It’s perhaps a stretch to include Steve Bannon, the former adviser to President Trump, in an article about how Australian financial institutions should keep their clients fully informed and reimbursed where necessary, but the local institutions appear to have been following his guidance.
I’m talking about the storm of words they put out for the supposed benefit of superannuation product holders, and the lack of clear, itemised explanations those words give clients about the fees they are paying.
On one occasion, Bannon advised his then-friend Trump to “flood the zone with sh*t”, in reference to how Trump should fight off and derail the Mueller inquiry into Russian interference with the 2016 presidential election.
Now we’ve had days of senior National Australia Bank executives or super trustees squirming at the Hayne royal commission over why it has taken them so long to refund clients fees they should never have been charged.
That’s as it should be. It looks awful because it is awful that NAB took almost a year between 2016 and 2017 to work out how to reimburse about $87 million in unjustified “plan service fees” that had been charged to about 220,000 clients.
It’s clear NAB’s wealth arm was looking for any way it could to justify having levied those charges in the first place.
On the second day of hearings in Melbourne, on Tuesday, superannuation trustee NULIS Nominees’ Nicole Smith agreed that the process should have been faster, but disagreed with counsel assisting Michael Hodge that management of the administrator was “hopelessly conflicted”.
“I believe they are in a conflicted position, I don’t agree that it’s hopelessly conflicted,” she said.
Perhaps I should modify the Bannon remark to “flood the zone with delays” for local purposes, which isn’t quite so arresting, but I believe there is a parallel.
There is an underlying problem in superannuation in Australia – clients have been getting too much of the wrong information.
To some extent, I blame Joe Hockey’s Financial Services Reform Act 2001, which concluded over 600 pages that the most transparent approach to explanation was to tell the clients everything.
The road to hell is paved with good intentions, and that one was an eight-lane freeway.
We all know that only a tiny percentage of people read long documents, even if they are explaining how your superannuation is going. It’s a painful reality.
A further complication has been that every attempt to simplify superannuation has had the unfortunate side effect of reducing savers’ sense of engagement.
That’s a harder one to fix but a clear explanation of charges and fees is more likely to be read than any long document.
Part of the problem is that you could argue those long documents (thanks, Joe) are really designed not to be read.
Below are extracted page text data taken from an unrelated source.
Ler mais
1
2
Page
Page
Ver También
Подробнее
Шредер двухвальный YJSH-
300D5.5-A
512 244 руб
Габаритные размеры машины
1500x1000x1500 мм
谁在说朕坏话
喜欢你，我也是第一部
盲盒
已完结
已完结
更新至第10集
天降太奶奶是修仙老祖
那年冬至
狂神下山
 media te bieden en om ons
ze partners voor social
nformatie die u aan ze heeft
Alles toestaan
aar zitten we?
In the worst cases, such as the notorious
Dover Financial we were hearing about at the commission back in April, principal Terry McMaster admitted that a “client protection” policy was designed to protect his advisers from their clients, rather than vice versa. It was then that he fainted.
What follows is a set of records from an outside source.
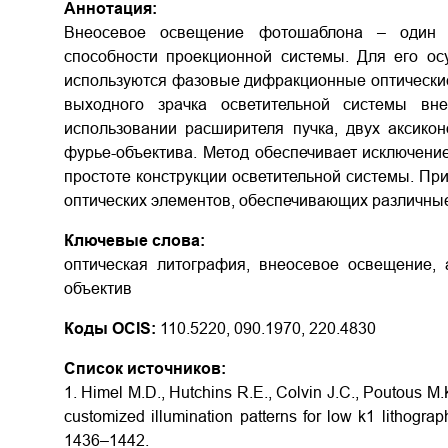
Аннотация:
Внеосевое освещение фотошаблона – один
способности проекционной системы. Для его ос
используются фазовые дифракционные оптически
выходного зрачка осветительной системы вн
использовании расширителя пучка, двух аксикон
фурье-объектива. Метод обеспечивает исключени
простоте конструкции осветительной системы. Пр
оптических элементов, обеспечивающих различны
Ключевые слова:
оптическая литография, внеосевое освещение, 
объектив
Коды OCIS:
110.5220, 090.1970, 220.4830
Список источников:
1. Himel M.D., Hutchins R.E., Colvin J.C., Poutous M.
customized illumination patterns for low k1 lithograp
1436–1442.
So, what to do? It should not be beyond the wit of our regulators to oversee a comprehensible system whereby financial product clients are told what they are being charged, and why. It’s not complicated.
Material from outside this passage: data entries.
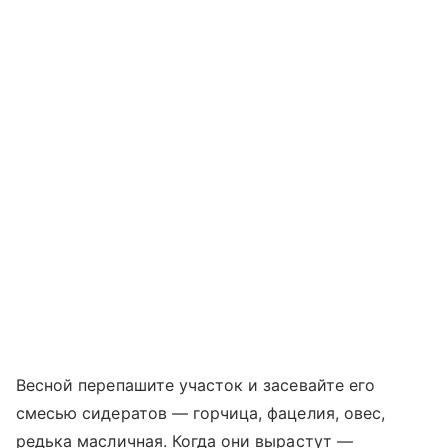
Весной перепашите участок и засевайте его
смесью сидератов — горчица, фацелия, овес,
редька масличная. Когда они вырастут —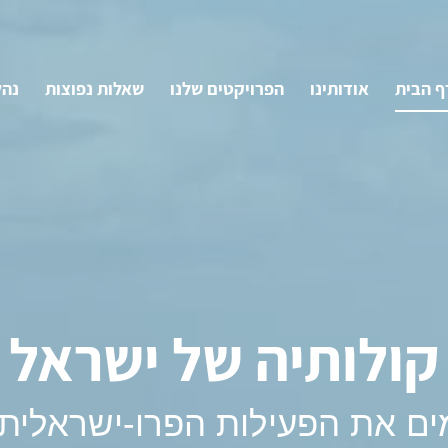
ף הבית
אודותינו
הפרויקטים שלנו
שאלות נפוצות
נהל
קולותיה של ישראל
ים את הפעילות הפרו-ישראלית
And if clients have the right to opt out of any of those charges, they should be told, in letters of fire. NAB/MLC was caught out on that one this week, revealing that clients had the right to stop paying a fee without any adverse consequences but the clients weren’t told. That’s just sneaky.
A final point. While it’s understandable that there has been a sharp focus on fees, justified and unjustified, let’s just remember that it’s net returns that matter in the long run. I see no problem with net returns appearing close to the List of Charges.
Given that trust in our financial institutions is running at an all-time low because of these bits of sneaky behaviour, now’s the time to act.